[Data for this exercise — start]

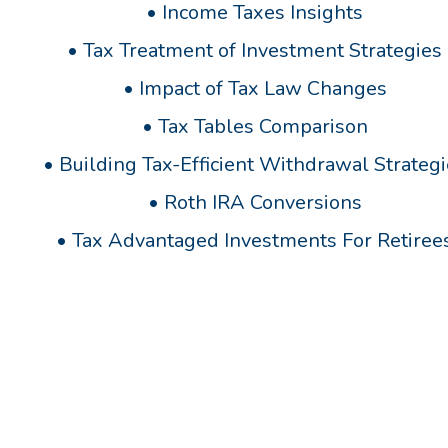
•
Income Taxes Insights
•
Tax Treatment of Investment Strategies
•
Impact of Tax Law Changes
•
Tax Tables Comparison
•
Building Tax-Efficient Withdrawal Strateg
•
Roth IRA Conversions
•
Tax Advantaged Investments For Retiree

[Data for this exercise — finish]
[Data for this exercise — start]

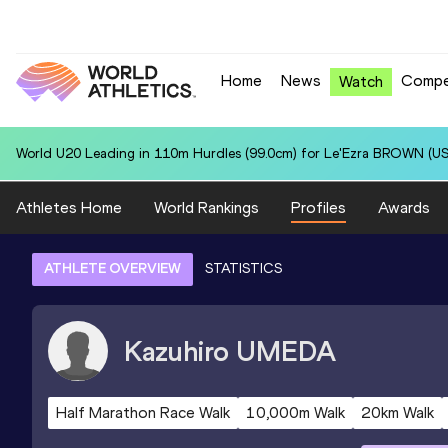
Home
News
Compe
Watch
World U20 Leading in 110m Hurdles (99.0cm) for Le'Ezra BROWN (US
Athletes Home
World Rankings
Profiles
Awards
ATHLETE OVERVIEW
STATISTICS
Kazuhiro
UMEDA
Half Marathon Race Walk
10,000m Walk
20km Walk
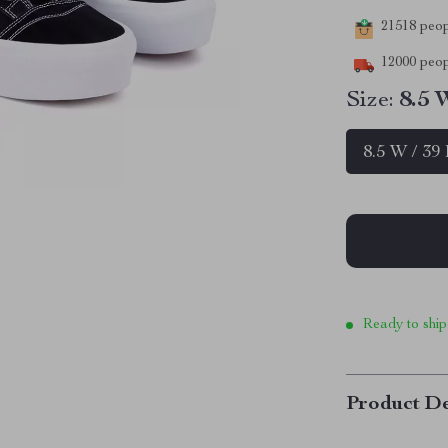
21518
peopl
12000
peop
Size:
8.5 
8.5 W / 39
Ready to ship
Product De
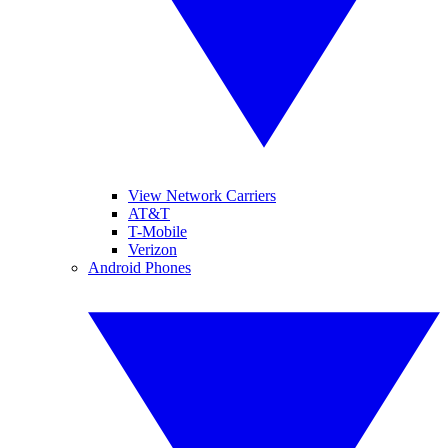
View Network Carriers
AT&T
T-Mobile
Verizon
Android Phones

[Data for this exercise — finish]
[Data for this exercise — start]

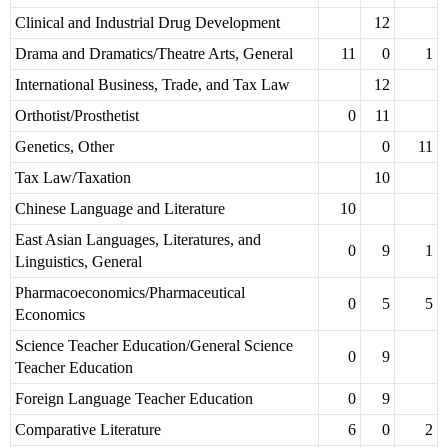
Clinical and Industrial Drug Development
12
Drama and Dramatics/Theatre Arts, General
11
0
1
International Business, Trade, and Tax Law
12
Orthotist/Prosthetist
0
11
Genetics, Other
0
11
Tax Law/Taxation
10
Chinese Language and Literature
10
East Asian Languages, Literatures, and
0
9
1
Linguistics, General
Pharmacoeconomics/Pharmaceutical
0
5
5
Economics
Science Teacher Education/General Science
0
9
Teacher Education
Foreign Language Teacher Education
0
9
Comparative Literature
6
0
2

[Data for this exercise — finish]

### Required action
Pick out and copy the lines of the material that include the word "General".

### Response
Drama and Dramatics/Theatre Arts, General
Linguistics, General
Science Teacher Education/General Science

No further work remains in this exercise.